By Kelly Wyness, Associate Technical Director, Natural Power
As the draft National Planning Framework 4 (NPF4) is now the subject of public consultation and parliamentary scrutiny until 31 March 2022, we’re turning our attention to paving the way for future plans and supporting clients to adopt good practice when it comes to securing consent for new renewable energy projects by supporting with early-stage intervention that will help inform project design from the outset.
If adopted, NPF4 will dictate the Scottish Government’s priorities and policies for the planning system and how our approach to planning and development will help to achieve a net zero, sustainable Scotland by 2045.
To quote Tom Arthur MSP, Minister for Public Finance, Planning and Community Wealth: “The challenges that we are facing today demand a change in the way we plan our places for tomorrow. As we recover from the pandemic, we have an opportunity to work towards net zero in a way which also tackles longstanding challenges and inequalities. We will need to future-proof places, be more innovative, and involve a wider range of people in planning. A shared spatial strategy can enable the investment and development that we will need, but we must do this in a way that benefits business and communities, our health and wellbeing and the environment. This will require us all to work collectively to ensure that decisions we make today are in the long-term public interest.”
From my perspective, there are two areas of particular interest in the framework. Policy 13 – Flood Risk, and Policy 33 – Soils.
Policy 13 highlights that “Developments should not be supported within the Future Functional Floodplain.” Essential infrastructure, which includes renewable energy installations, is an exception, but project developers are likely going to have to demonstrate that flood risk is assessed and mitigated for development proposals.
Local development plans should strengthen community resilience to the current and future impacts of climate change, including identifying opportunities to implement natural flood risk management and blue green infrastructure. Furthermore, plans should take into account the probability of flooding from all sources, and consideration should be given to flood-resistant and resilient materials and construction methods to ensure the ability to make future adaptations to accommodate the effects of climate change can be demonstrated.

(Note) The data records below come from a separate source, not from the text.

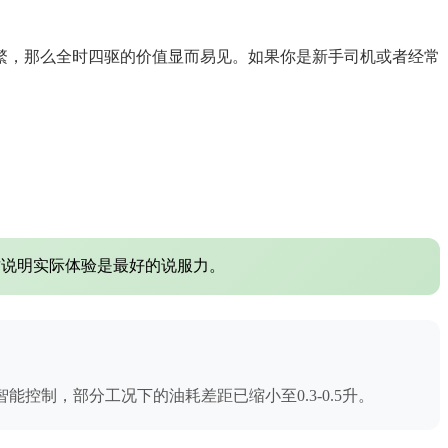
繁，那么全时四驱的价值显而易见。如果你是新手司机或者经常
这说明实际体验是最好的说服力。
控制，部分工况下的油耗差距已缩小至0.3-0.5升。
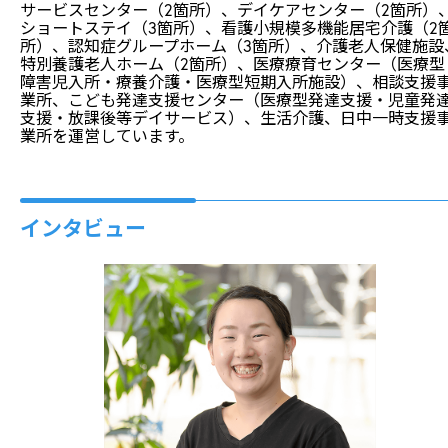
サービスセンター（2箇所）、デイケアセンター（2箇所）
ショートステイ（3箇所）、看護小規模多機能居宅介護（2
所）、認知症グループホーム（3箇所）、介護老人保健施設
特別養護老人ホーム（2箇所）、医療療育センター（医療型
障害児入所・療養介護・医療型短期入所施設）、相談支援
業所、こども発達支援センター（医療型発達支援・児童発
支援・放課後等デイサービス）、生活介護、日中一時支援
業所を運営しています。
インタビュー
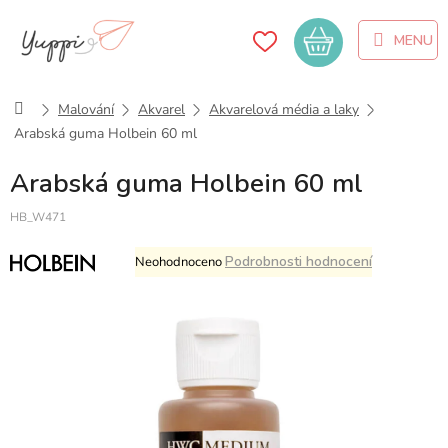
Přejít
na
Nákupní
obsah
košík
Domů
Malování
Akvarel
Akvarelová média a laky
Arabská guma Holbein 60 ml
Arabská guma Holbein 60 ml
HB_W471
Průměrné
Podrobnosti hodnocení
Neohodnoceno
hodnocení
produktu
je
0,0
z
5
hvězdiček.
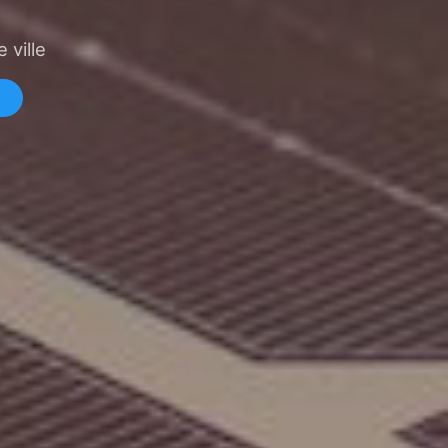
 ville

Development proposals which create, expand or enhance opportunities for natural flood risk management and blue-green infrastructure should be supported. Working with forward thinking clients, Natural Power is at the forefront of integrating natural flood management solutions into development proposals that not only reduce the risk of flooding but provide additional biodiversity benefits and support carbon sequestration.

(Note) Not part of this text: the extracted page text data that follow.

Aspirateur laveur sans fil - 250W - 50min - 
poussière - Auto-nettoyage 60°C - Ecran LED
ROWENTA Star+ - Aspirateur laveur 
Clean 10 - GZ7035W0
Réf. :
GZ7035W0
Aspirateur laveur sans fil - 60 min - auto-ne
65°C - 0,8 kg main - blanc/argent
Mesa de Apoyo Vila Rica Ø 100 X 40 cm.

It is also worth highlighting Policy 33 which covers soils. The policy seems to be favourable for wind farm sites to be located on peatland, regardless of classification, if impacts on peat are appropriately assessed and restoration is considered. Proposals must include detailed assessments for managing the risk to this resource as well as demonstrating an understanding of the depth, conditions and stability of the peat and peatland to help inform the placement of infrastructure.
An established and accepted level of survey, assessment and reporting is already undertaken to support the development of projects. This clearly highlights the efforts undertaken by the renewable energy industry, at a site-specific level, to support the appropriate siting of infrastructure and development of mitigation and enhancement measures. This is highlighted in this peat guidance document that Natural Power co-authored last year with Marcus Trinick QC, Dr Andy Mills at East Point Geo and Dr Kate Massey of Alba Ecology, “Carbon-rich soils, deep peat and priority peatland habitat: expert views on project level assessment document: www.naturalpower.com/uk/news/news-post/industry-leading-peat-guidance-for-wind-farm-applications-co-authored-by-natural-power
As stated in the foreword, the discussion document brings together the collective knowledge of an experienced group of industry professionals working across the peatland EIA topics. It is intended to summarise the industry’s current approach to and understanding of peat habitat, peat soil and carbon assessment in support of wind farm applications.
Degraded peatlands emit more carbon than they remove and thus become a net source of greenhouse gases. With the planned scale for renewable energy development over the next 10 years the sector, working with the Scottish Government, has the potential to offer significant opportunities for peatland restoration at a scale that can help meet the 2030 75% reduction targets. It also worth highlighting that if considered accordingly, the potential opportunity and scale of restoration also can also support Policy 13 in the creation, expansion or enhancement of natural flood management.
Whilst there is plenty to think about, NPF4 is a positive move in the right direction for renewable energy projects. It recognises the vital work already underway by industry professionals whilst providing developers with a clear pathway, and undoubtedly, will make it easier to secure planning consent if the guidance is followed by providing a transparent framework for local authorities.